Não falha nunca. Os dias 24 e 31 de dezembro sempre sugerem alguma calmaria àqueles que não se deixam levar pela agonia do consumo barato. Verdade é que há também o risco de se fazer “reflexões baratas”. Quem elevou o nível do debate para sempre foi o mineiro Carlos Drummond de Andrade.


No livro “Cadeira de Balanço”, ele sugere uma mudança de referenciais. Uma nova forma de organizar as coisas e os afetos. “Alguém observou que cada vez mais o ano se compõe de 10 meses; imperfeitamente embora, o resto é Natal. É possível que, com o tempo, essa divisão se inverta: 10 meses de Natal e 2 meses de ano vulgarmente dito (…)”. Não seria má ideia. “(…) Será bom. Então nos amaremos e nos desejaremos felicidades ininterruptamente, de manhã à noite, de uma rua à outra, de continente a continente, de cortina de ferro à cortina de nylon – sem cortinas”.


Lembrar do texto “Organiza o Natal” nessa época do ano também virou um lugar-comum, um clichê, diria-se em outros tempos. Repare o leitor no seguinte trecho: “(…) Governo e oposição, neutros, super e subdesenvolvidos, marcianos, bichos, plantas entrarão em regime de fraternidade. Os objetos se impregnarão de espírito natalino, e veremos o desenho animado, reino da crueldade, transposto para o reino do amor (…) e o supra-realismo, justificado espiritualmente, será uma chave para o mundo (…)”

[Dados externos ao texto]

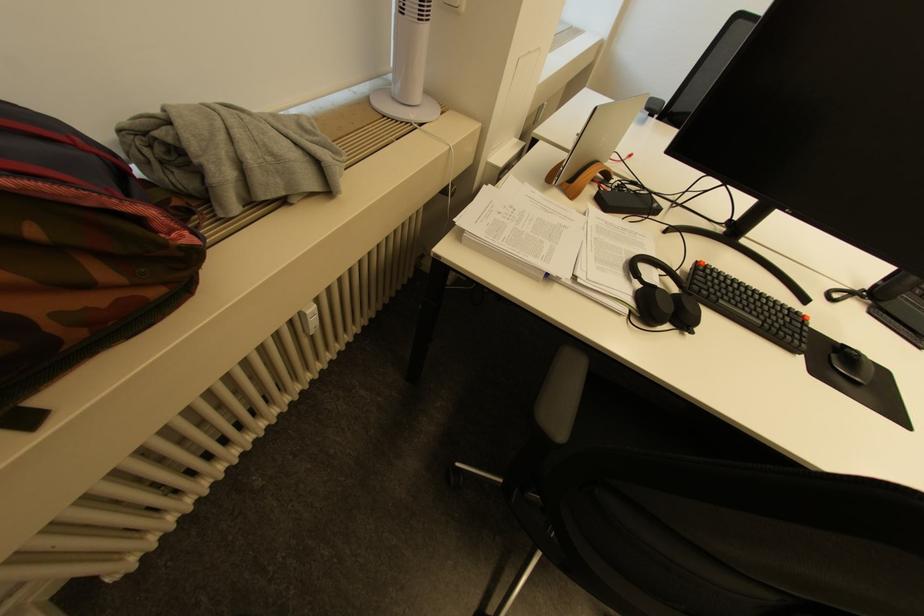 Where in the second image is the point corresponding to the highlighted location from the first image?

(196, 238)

Talvez algum apressado possa entender que é a versão drummoniana para a música “Imagine”, do astro John Lennon. Mas é intrigante perceber o refino do olhar, antecipando situações desgraçadamente atuais. É bom lembrar que “Cadeira de Balanço” foi lançado em 1966, um tempo em que nem oposição havia por terras brasileiras.


O texto todo é uma grande e refinada ironia do mineiro. É um convite ao tormento. É um delírio de quem chacoalha de supetão um cão de guarda esperando dele um mimoso abanar de rabo. Drummond sabe que os objetos não se “impregnarão de espírito natalino”. Ele sabe que não se amará e nem se desejará “felicidades ininterruptamente, de manhã à noite”. Isso seria, humana e drummonianamente, impossível.


Mas o poeta terá atingido o alvo não apenas na ideia de sensibilizar o leitor por essa busca. A provocação quer um novo olhar diante das contradições do mundo. “(…) O trabalho deixará de ser imposição para constituir o sentido natural da vida (…)”


Em oposição a Platão, Drummond sugere uma revolução. “(…) o mundo será administrado exclusivamente pelas crianças, e elas farão o que bem entenderem das restantes instituições caducas, a Universidade inclusive. E será Natal para sempre (…)”


O ac24horas faz um convite ao leitor: “organizar o Natal” sugerido por Drummond é uma utopia sempre necessária; é um não-lugar de necessária busca. Mas o jornal nem se atreve a tanto. Tivesse o leitor a disposição de atentar ao menos o que o outro está dizendo com respeito, já haveria um avanço significativo pelos barrancos daqui.